A lesson from tech history points to a thriving future role for bookshops

In a recent American study by book data specialist Bowker, bookstores were second only to favourite authors as the most important source of new book discovery. Few booksellers would find this surprising.

What perhaps is surprising is that bookstores achieved this ranking with just 19% of book buyers nominating them. Bowker’s study identified 44 sources influencing where readers discover new books.

If we wound the clock back 10, 20 or even 50 years, the picture would be quite different – fewer sources and a bigger role for bookshops in new book discovery. Conventional wisdom says if we look ahead 10, 20, or 50 years, the picture will show more fragmentation – and bookshops sinking even further.

This picture looks even worse as we watch the unseemly haste with which publishers scramble to replace bookshops with new online methods of ‘discoverability’.

But is the trend inevitable? Or is there something booksellers can do to reverse it? Part of the answer might lie in adopting a tactic that invaded the tech industry two decades ago and is now part of its fabric.

How the tech industry was transformed

In their first decade, personal computers mostly stood alone, unconnected to the wider computing world. But by the mid-1980s it was becoming common for them to be networked to each other and to the big mainframes that dominated corporate computing then.
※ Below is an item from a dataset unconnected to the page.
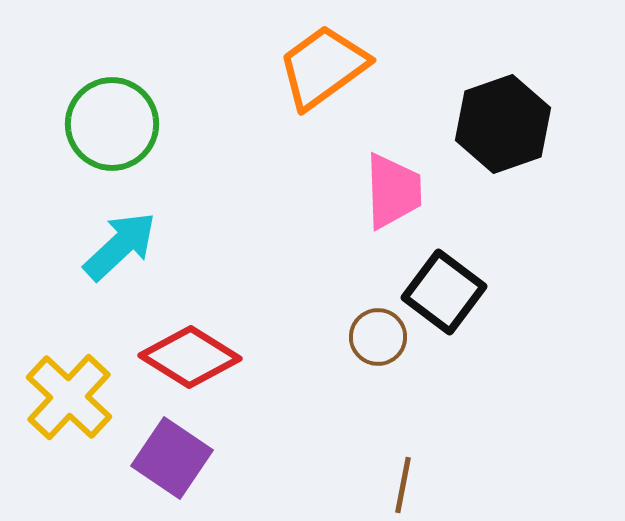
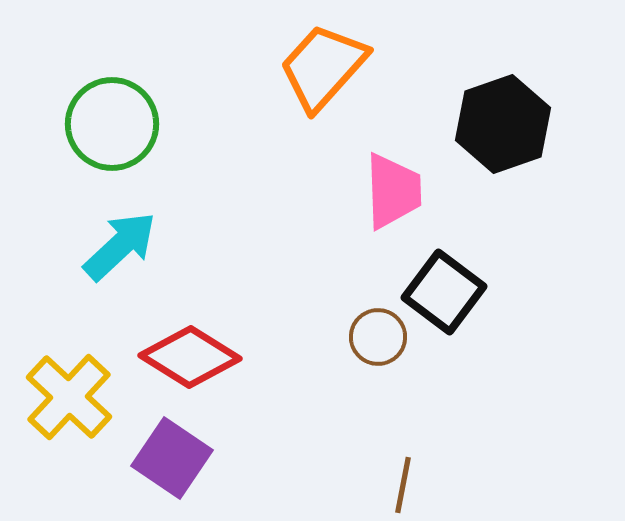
orange trapezoid: rotated 12 degrees counterclockwise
The problem in this pre-internet era was that every vendor had its own, incompatible system for networking.

Initially, each vendor tried to use this problem to its advantage, forcing customers to use their solutions alone to guarantee that everything would work together. But the customers rebelled: they wanted to be able to mix and match and to buy from whom they pleased. This forced competing suppliers to cooperate so that their systems would talk to each other. In the early 1990s, networking pioneer Ray Noorda coined the term “co-opetition” to describe the strategy in which it was in each supplier’s self-interest to help competitors reach its customers.
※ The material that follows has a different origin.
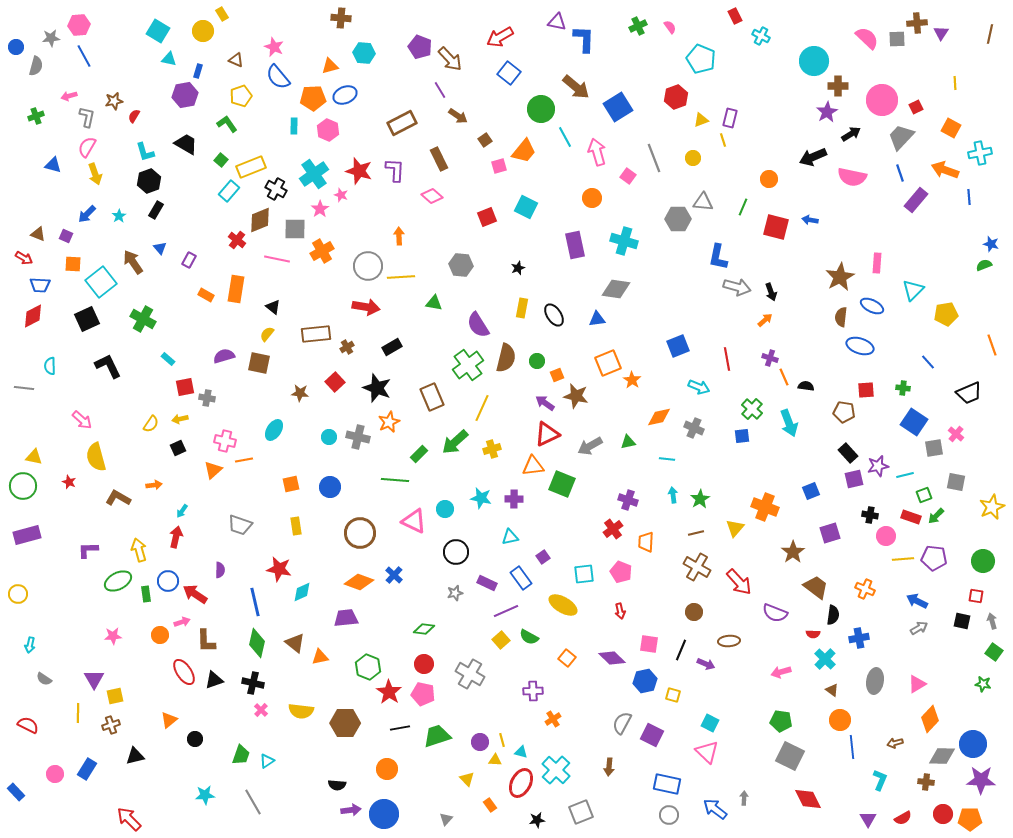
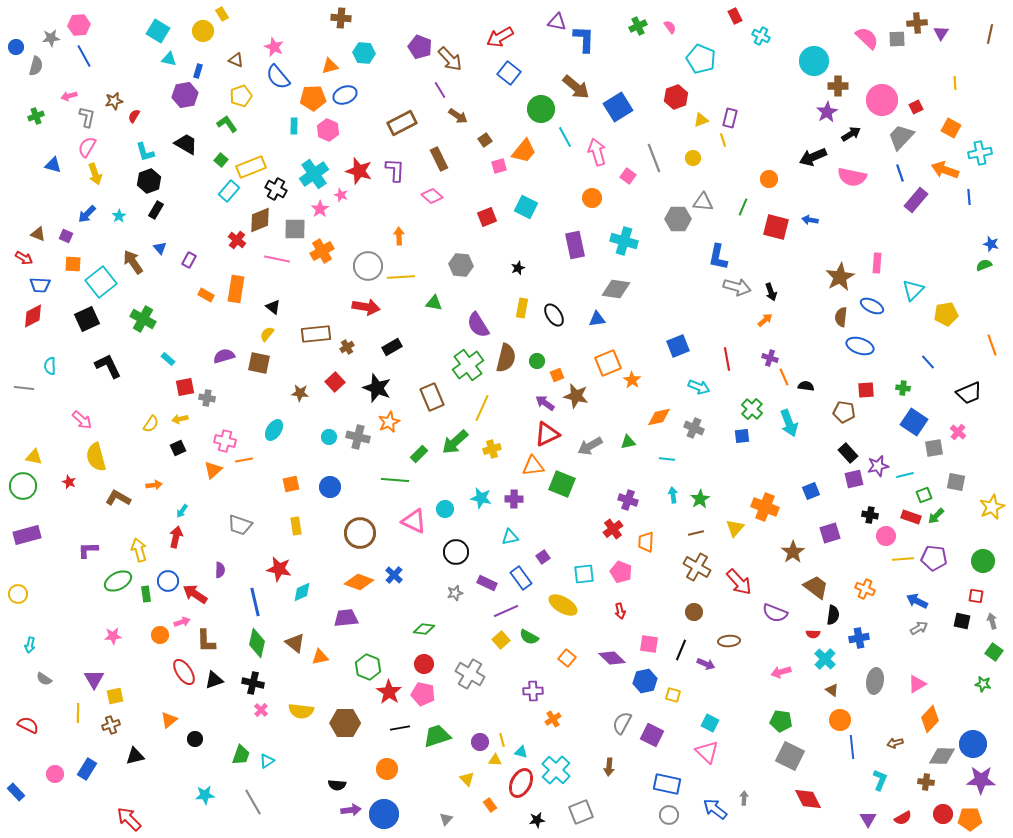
pink cross at (956, 434): moved 2 px right, 2 px up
Skip forward a decade and a half. When the so-called Web 2.0 came along – the social web we know today rather than the original one-way, read-only web – some of its earliest users, the bloggers, took sharing to a new level by freely linking to and promoting others’ work, and encouraging other sites to do likewise with theirs. Eventually, even traditional media sites found that opening up and sharing widely, even with competitors, was good for business.
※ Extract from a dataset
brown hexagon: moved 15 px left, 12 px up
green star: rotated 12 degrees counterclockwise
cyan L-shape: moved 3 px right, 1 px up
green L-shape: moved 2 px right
E-commerce sites embraced the same spirit. Amazon has been at the forefront, sharing most of its prime assets with competitors. A competitor can access Amazon’s world-leading physical warehousing and logistics, advertise and sell its competing goods on Amazon’s site, use Amazon’s rich metadata on its own site, and employ Amazon’s massive cloud computing power to run a competing service. Amazon has become the world’s most successful online retailer while (or perhaps because of) opening up almost every aspect of its business for competitors to use.

How a bookseller applies the lessons

In the world of bricks and mortar business, however, we often view competition quite differently. A recent example was the negative industry reaction to top UK bookselling chain Waterstones when it agreed to promote Amazon’s Kindle in-store. Waterstones isn’t just selling the Kindle devices. It also welcomes and openly encourages shoppers to download Kindle ebooks while in-store (for which it receives a cut), effectively turning its 300 high street locations into an Amazon showroom.

Looked at in conventional business terms, Waterstones’ move looks little short of suicidal. ‘Amazon is inviting Waterstones to top itself,’ screamed one headline in The Telegraph newspaper. But looked at in the light of how successful tech and online businesses operate in inter-connected markets, this move makes sense.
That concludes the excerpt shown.